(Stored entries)
================================

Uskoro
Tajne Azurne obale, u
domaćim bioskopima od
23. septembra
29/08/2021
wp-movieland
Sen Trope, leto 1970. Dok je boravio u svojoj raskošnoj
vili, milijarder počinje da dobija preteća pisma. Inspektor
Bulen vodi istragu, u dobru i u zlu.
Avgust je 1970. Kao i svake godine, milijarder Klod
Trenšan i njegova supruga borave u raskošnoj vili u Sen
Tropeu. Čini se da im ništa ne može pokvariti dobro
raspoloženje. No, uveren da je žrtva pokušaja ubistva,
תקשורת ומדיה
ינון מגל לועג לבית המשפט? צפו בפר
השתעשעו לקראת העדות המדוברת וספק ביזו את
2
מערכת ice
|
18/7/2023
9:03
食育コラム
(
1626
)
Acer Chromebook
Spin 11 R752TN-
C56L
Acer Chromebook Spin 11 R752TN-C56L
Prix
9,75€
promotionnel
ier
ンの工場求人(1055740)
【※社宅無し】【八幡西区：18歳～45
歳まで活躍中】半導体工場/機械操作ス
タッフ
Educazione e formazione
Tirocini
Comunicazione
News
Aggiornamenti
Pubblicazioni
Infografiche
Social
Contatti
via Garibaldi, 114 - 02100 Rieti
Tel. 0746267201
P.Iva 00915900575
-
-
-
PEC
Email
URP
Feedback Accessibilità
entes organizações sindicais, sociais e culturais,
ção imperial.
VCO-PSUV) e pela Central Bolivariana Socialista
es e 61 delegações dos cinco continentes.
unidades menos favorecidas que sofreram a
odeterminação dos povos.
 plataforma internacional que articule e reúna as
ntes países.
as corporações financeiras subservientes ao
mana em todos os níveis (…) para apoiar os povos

================================

TASK ITEM >>
The exact wording of every entry above should be written out again.

ANSWER AREA >>
Uskoro
Tajne Azurne obale, u
domaćim bioskopima od
23. septembra
29/08/2021
wp-movieland
Sen Trope, leto 1970. Dok je boravio u svojoj raskošnoj
vili, milijarder počinje da dobija preteća pisma. Inspektor
Bulen vodi istragu, u dobru i u zlu.
Avgust je 1970. Kao i svake godine, milijarder Klod
Trenšan i njegova supruga borave u raskošnoj vili u Sen
Tropeu. Čini se da im ništa ne može pokvariti dobro
raspoloženje. No, uveren da je žrtva pokušaja ubistva,
תקשורת ומדיה
ינון מגל לועג לבית המשפט? צפו בפר
השתעשעו לקראת העדות המדוברת וספק ביזו את
2
מערכת ice
|
18/7/2023
9:03
食育コラム
(
1626
)
Acer Chromebook
Spin 11 R752TN-
C56L
Acer Chromebook Spin 11 R752TN-C56L
Prix
9,75€
promotionnel
ier
ンの工場求人(1055740)
【※社宅無し】【八幡西区：18歳～45
歳まで活躍中】半導体工場/機械操作ス
タッフ
Educazione e formazione
Tirocini
Comunicazione
News
Aggiornamenti
Pubblicazioni
Infografiche
Social
Contatti
via Garibaldi, 114 - 02100 Rieti
Tel. 0746267201
P.Iva 00915900575
-
-
-
PEC
Email
URP
Feedback Accessibilità
entes organizações sindicais, sociais e culturais,
ção imperial.
VCO-PSUV) e pela Central Bolivariana Socialista
es e 61 delegações dos cinco continentes.
unidades menos favorecidas que sofreram a
odeterminação dos povos.
 plataforma internacional que articule e reúna as
ntes países.
as corporações financeiras subservientes ao
mana em todos os níveis (…) para apoiar os povos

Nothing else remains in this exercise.